(Dataset entries)
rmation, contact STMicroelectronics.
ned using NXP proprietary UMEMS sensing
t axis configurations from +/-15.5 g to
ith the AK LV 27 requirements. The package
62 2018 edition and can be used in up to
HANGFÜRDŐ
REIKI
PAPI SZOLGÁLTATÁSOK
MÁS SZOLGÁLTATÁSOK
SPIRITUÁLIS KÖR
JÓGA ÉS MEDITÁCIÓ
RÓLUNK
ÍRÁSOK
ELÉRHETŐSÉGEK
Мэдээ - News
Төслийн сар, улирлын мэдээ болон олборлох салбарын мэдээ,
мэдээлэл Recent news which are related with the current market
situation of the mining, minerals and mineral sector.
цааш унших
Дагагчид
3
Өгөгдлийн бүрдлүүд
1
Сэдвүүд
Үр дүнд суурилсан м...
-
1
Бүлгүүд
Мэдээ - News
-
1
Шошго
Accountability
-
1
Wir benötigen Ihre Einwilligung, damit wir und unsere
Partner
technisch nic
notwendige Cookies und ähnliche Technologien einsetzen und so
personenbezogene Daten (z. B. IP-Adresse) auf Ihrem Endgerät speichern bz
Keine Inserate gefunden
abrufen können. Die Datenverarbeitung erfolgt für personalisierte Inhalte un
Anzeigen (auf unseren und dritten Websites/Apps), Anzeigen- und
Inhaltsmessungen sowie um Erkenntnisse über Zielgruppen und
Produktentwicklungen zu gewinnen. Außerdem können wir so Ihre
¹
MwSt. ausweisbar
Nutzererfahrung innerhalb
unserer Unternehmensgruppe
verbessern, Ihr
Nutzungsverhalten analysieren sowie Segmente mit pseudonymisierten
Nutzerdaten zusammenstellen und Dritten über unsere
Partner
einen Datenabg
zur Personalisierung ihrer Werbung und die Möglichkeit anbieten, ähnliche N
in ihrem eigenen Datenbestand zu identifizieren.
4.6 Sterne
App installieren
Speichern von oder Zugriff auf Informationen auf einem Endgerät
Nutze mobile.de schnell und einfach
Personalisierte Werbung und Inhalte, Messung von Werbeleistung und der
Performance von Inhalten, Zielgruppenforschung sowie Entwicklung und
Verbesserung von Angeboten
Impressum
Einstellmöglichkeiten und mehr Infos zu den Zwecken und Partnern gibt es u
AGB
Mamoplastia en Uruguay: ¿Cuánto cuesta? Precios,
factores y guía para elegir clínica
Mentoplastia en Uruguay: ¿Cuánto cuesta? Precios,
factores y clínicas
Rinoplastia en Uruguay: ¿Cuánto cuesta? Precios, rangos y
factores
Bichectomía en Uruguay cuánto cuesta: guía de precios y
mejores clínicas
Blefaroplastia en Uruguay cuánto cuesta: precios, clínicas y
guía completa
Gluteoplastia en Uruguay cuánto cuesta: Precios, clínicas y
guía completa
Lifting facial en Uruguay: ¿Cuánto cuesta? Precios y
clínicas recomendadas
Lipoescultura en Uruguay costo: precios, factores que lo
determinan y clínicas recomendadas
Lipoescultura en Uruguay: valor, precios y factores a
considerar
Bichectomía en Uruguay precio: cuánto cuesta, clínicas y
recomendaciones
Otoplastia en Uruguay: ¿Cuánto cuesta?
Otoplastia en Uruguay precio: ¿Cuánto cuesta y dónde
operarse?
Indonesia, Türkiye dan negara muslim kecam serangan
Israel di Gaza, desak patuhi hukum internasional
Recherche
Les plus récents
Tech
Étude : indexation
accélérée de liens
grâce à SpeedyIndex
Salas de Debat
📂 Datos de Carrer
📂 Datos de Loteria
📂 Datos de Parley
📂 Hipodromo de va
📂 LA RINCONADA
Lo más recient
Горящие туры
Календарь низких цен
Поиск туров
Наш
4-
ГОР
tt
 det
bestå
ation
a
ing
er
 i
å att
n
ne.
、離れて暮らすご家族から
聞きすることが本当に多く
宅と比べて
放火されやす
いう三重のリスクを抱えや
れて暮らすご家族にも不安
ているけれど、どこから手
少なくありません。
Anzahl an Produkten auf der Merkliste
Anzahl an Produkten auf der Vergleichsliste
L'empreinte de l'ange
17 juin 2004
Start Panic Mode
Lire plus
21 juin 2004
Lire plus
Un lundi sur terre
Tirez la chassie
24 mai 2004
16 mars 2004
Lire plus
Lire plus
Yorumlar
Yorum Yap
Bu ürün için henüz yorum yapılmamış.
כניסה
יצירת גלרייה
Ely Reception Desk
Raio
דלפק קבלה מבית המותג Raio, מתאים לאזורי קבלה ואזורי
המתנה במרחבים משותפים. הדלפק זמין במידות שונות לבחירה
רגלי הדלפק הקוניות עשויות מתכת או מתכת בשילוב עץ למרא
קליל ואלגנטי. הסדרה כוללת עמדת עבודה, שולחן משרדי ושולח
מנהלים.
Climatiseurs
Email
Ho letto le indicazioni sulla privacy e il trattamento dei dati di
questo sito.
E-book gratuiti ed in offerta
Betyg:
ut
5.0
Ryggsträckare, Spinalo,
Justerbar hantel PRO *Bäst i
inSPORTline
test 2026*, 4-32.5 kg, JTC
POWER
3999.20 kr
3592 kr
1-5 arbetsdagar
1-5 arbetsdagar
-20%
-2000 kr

* [Problem to work on]
Go through the records and print each one exactly.

* [Written response]
rmation, contact STMicroelectronics.
ned using NXP proprietary UMEMS sensing
t axis configurations from +/-15.5 g to
ith the AK LV 27 requirements. The package
62 2018 edition and can be used in up to
HANGFÜRDŐ
REIKI
PAPI SZOLGÁLTATÁSOK
MÁS SZOLGÁLTATÁSOK
SPIRITUÁLIS KÖR
JÓGA ÉS MEDITÁCIÓ
RÓLUNK
ÍRÁSOK
ELÉRHETŐSÉGEK
Мэдээ - News
Төслийн сар, улирлын мэдээ болон олборлох салбарын мэдээ,
мэдээлэл Recent news which are related with the current market
situation of the mining, minerals and mineral sector.
цааш унших
Дагагчид
3
Өгөгдлийн бүрдлүүд
1
Сэдвүүд
Үр дүнд суурилсан м...
-
1
Бүлгүүд
Мэдээ - News
-
1
Шошго
Accountability
-
1
Wir benötigen Ihre Einwilligung, damit wir und unsere
Partner
technisch nic
notwendige Cookies und ähnliche Technologien einsetzen und so
personenbezogene Daten (z. B. IP-Adresse) auf Ihrem Endgerät speichern bz
Keine Inserate gefunden
abrufen können. Die Datenverarbeitung erfolgt für personalisierte Inhalte un
Anzeigen (auf unseren und dritten Websites/Apps), Anzeigen- und
Inhaltsmessungen sowie um Erkenntnisse über Zielgruppen und
Produktentwicklungen zu gewinnen. Außerdem können wir so Ihre
¹
MwSt. ausweisbar
Nutzererfahrung innerhalb
unserer Unternehmensgruppe
verbessern, Ihr
Nutzungsverhalten analysieren sowie Segmente mit pseudonymisierten
Nutzerdaten zusammenstellen und Dritten über unsere
Partner
einen Datenabg
zur Personalisierung ihrer Werbung und die Möglichkeit anbieten, ähnliche N
in ihrem eigenen Datenbestand zu identifizieren.
4.6 Sterne
App installieren
Speichern von oder Zugriff auf Informationen auf einem Endgerät
Nutze mobile.de schnell und einfach
Personalisierte Werbung und Inhalte, Messung von Werbeleistung und der
Performance von Inhalten, Zielgruppenforschung sowie Entwicklung und
Verbesserung von Angeboten
Impressum
Einstellmöglichkeiten und mehr Infos zu den Zwecken und Partnern gibt es u
AGB
Mamoplastia en Uruguay: ¿Cuánto cuesta? Precios,
factores y guía para elegir clínica
Mentoplastia en Uruguay: ¿Cuánto cuesta? Precios,
factores y clínicas
Rinoplastia en Uruguay: ¿Cuánto cuesta? Precios, rangos y
factores
Bichectomía en Uruguay cuánto cuesta: guía de precios y
mejores clínicas
Blefaroplastia en Uruguay cuánto cuesta: precios, clínicas y
guía completa
Gluteoplastia en Uruguay cuánto cuesta: Precios, clínicas y
guía completa
Lifting facial en Uruguay: ¿Cuánto cuesta? Precios y
clínicas recomendadas
Lipoescultura en Uruguay costo: precios, factores que lo
determinan y clínicas recomendadas
Lipoescultura en Uruguay: valor, precios y factores a
considerar
Bichectomía en Uruguay precio: cuánto cuesta, clínicas y
recomendaciones
Otoplastia en Uruguay: ¿Cuánto cuesta?
Otoplastia en Uruguay precio: ¿Cuánto cuesta y dónde
operarse?
Indonesia, Türkiye dan negara muslim kecam serangan
Israel di Gaza, desak patuhi hukum internasional
Recherche
Les plus récents
Tech
Étude : indexation
accélérée de liens
grâce à SpeedyIndex
Salas de Debat
📂 Datos de Carrer
📂 Datos de Loteria
📂 Datos de Parley
📂 Hipodromo de va
📂 LA RINCONADA
Lo más recient
Горящие туры
Календарь низких цен
Поиск туров
Наш
4-
ГОР
tt
 det
bestå
ation
a
ing
er
 i
å att
n
ne.
、離れて暮らすご家族から
聞きすることが本当に多く
宅と比べて
放火されやす
いう三重のリスクを抱えや
れて暮らすご家族にも不安
ているけれど、どこから手
少なくありません。
Anzahl an Produkten auf der Merkliste
Anzahl an Produkten auf der Vergleichsliste
L'empreinte de l'ange
17 juin 2004
Start Panic Mode
Lire plus
21 juin 2004
Lire plus
Un lundi sur terre
Tirez la chassie
24 mai 2004
16 mars 2004
Lire plus
Lire plus
Yorumlar
Yorum Yap
Bu ürün için henüz yorum yapılmamış.
כניסה
יצירת גלרייה
Ely Reception Desk
Raio
דלפק קבלה מבית המותג Raio, מתאים לאזורי קבלה ואזורי
המתנה במרחבים משותפים. הדלפק זמין במידות שונות לבחירה
רגלי הדלפק הקוניות עשויות מתכת או מתכת בשילוב עץ למרא
קליל ואלגנטי. הסדרה כוללת עמדת עבודה, שולחן משרדי ושולח
מנהלים.
Climatiseurs
Email
Ho letto le indicazioni sulla privacy e il trattamento dei dati di
questo sito.
E-book gratuiti ed in offerta
Betyg:
ut
5.0
Ryggsträckare, Spinalo,
Justerbar hantel PRO *Bäst i
inSPORTline
test 2026*, 4-32.5 kg, JTC
POWER
3999.20 kr
3592 kr
1-5 arbetsdagar
1-5 arbetsdagar
-20%
-2000 kr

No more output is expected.